[Extracted data — start]

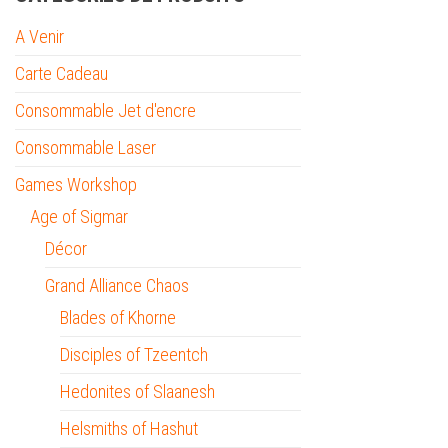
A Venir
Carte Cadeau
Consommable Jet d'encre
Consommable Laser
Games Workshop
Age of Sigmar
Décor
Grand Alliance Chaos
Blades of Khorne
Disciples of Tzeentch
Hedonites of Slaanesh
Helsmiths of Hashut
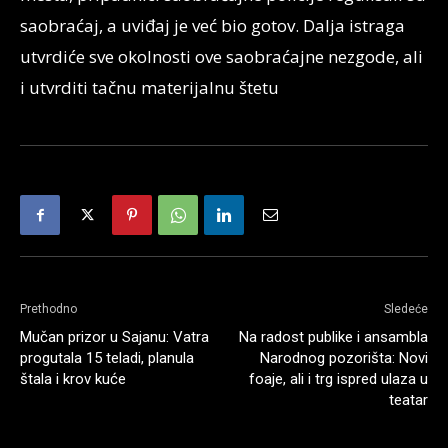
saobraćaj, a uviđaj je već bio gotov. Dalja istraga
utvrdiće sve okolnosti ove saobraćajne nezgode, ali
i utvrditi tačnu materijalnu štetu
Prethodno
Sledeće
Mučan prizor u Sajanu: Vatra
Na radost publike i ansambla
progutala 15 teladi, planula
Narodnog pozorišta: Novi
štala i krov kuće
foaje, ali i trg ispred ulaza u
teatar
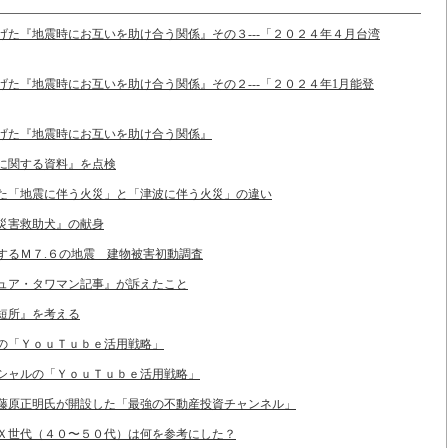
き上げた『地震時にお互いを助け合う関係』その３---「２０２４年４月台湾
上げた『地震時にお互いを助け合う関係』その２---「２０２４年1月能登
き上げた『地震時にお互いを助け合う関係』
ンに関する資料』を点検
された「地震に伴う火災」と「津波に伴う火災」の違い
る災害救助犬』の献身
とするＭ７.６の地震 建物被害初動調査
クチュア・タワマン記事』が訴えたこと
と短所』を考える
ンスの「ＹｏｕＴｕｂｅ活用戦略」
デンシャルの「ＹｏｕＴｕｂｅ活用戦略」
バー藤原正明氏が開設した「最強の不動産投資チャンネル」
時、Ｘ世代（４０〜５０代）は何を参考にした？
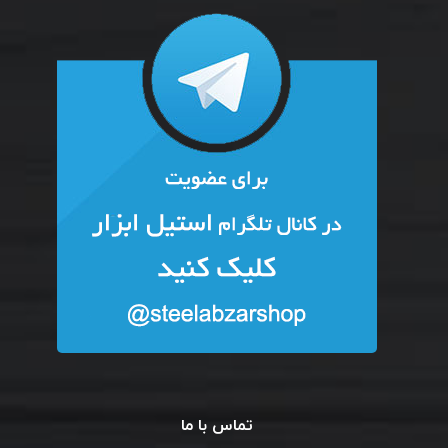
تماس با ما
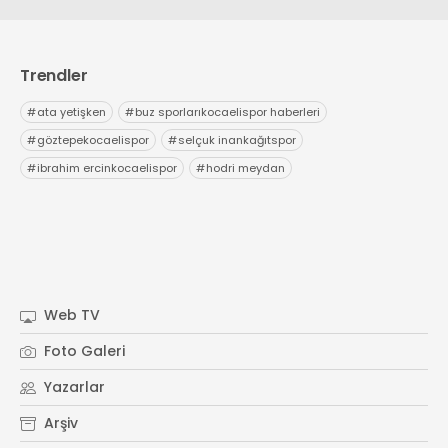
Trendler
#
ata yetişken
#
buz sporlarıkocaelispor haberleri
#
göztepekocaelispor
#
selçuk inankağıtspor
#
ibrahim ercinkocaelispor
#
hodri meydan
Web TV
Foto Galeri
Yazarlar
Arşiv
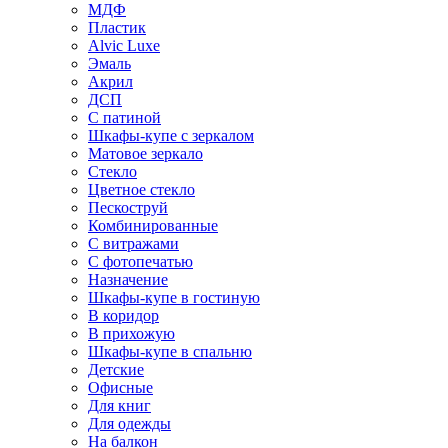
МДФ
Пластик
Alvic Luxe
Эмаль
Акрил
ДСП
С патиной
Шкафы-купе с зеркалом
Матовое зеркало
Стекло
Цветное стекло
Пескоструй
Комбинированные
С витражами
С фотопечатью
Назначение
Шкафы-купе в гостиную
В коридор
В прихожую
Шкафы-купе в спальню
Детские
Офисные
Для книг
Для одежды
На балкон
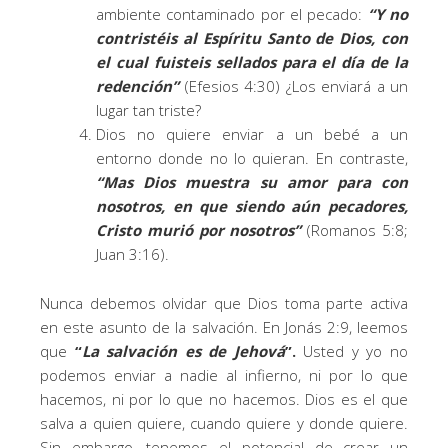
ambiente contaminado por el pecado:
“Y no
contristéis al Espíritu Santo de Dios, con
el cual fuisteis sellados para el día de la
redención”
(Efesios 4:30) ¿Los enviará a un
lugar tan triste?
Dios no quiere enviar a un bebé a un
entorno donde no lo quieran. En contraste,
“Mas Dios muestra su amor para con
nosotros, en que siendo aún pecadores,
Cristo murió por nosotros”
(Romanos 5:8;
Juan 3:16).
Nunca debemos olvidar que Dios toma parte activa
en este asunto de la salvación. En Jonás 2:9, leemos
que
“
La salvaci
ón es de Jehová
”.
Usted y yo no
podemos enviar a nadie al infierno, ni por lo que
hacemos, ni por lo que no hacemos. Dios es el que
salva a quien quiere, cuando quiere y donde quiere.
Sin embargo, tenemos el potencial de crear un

[Extracted data — finish]

Go through the data above and transcribe it in full, omitting any image.

Task output:
A Venir
Carte Cadeau
Consommable Jet d'encre
Consommable Laser
Games Workshop
Age of Sigmar
Décor
Grand Alliance Chaos
Blades of Khorne
Disciples of Tzeentch
Hedonites of Slaanesh
Helsmiths of Hashut
saobraćaj, a uviđaj je već bio gotov. Dalja istraga
utvrdiće sve okolnosti ove saobraćajne nezgode, ali
i utvrditi tačnu materijalnu štetu
Prethodno
Sledeće
Mučan prizor u Sajanu: Vatra
Na radost publike i ansambla
progutala 15 teladi, planula
Narodnog pozorišta: Novi
štala i krov kuće
foaje, ali i trg ispred ulaza u
teatar
き上げた『地震時にお互いを助け合う関係』その３---「２０２４年４月台湾
上げた『地震時にお互いを助け合う関係』その２---「２０２４年1月能登
き上げた『地震時にお互いを助け合う関係』
ンに関する資料』を点検
された「地震に伴う火災」と「津波に伴う火災」の違い
る災害救助犬』の献身
とするＭ７.６の地震 建物被害初動調査
クチュア・タワマン記事』が訴えたこと
と短所』を考える
ンスの「ＹｏｕＴｕｂｅ活用戦略」
デンシャルの「ＹｏｕＴｕｂｅ活用戦略」
バー藤原正明氏が開設した「最強の不動産投資チャンネル」
時、Ｘ世代（４０〜５０代）は何を参考にした？
تماس با ما
Trendler
#
ata yetişken
#
buz sporlarıkocaelispor haberleri
#
göztepekocaelispor
#
selçuk inankağıtspor
#
ibrahim ercinkocaelispor
#
hodri meydan
Web TV
Foto Galeri
Yazarlar
Arşiv
МДФ
Пластик
Alvic Luxe
Эмаль
Акрил
ДСП
С патиной
Шкафы-купе с зеркалом
Матовое зеркало
Стекло
Цветное стекло
Пескоструй
Комбинированные
С витражами
С фотопечатью
Назначение
Шкафы-купе в гостиную
В коридор
В прихожую
Шкафы-купе в спальню
Детские
Офисные
Для книг
Для одежды
На балкон
ambiente contaminado por el pecado:
“Y no
contristéis al Espíritu Santo de Dios, con
el cual fuisteis sellados para el día de la
redención”
(Efesios 4:30) ¿Los enviará a un
lugar tan triste?
Dios no quiere enviar a un bebé a un
entorno donde no lo quieran. En contraste,
“Mas Dios muestra su amor para con
nosotros, en que siendo aún pecadores,
Cristo murió por nosotros”
(Romanos 5:8;
Juan 3:16).
Nunca debemos olvidar que Dios toma parte activa
en este asunto de la salvación. En Jonás 2:9, leemos
que
“
La salvaci
ón es de Jehová
”.
Usted y yo no
podemos enviar a nadie al infierno, ni por lo que
hacemos, ni por lo que no hacemos. Dios es el que
salva a quien quiere, cuando quiere y donde quiere.
Sin embargo, tenemos el potencial de crear un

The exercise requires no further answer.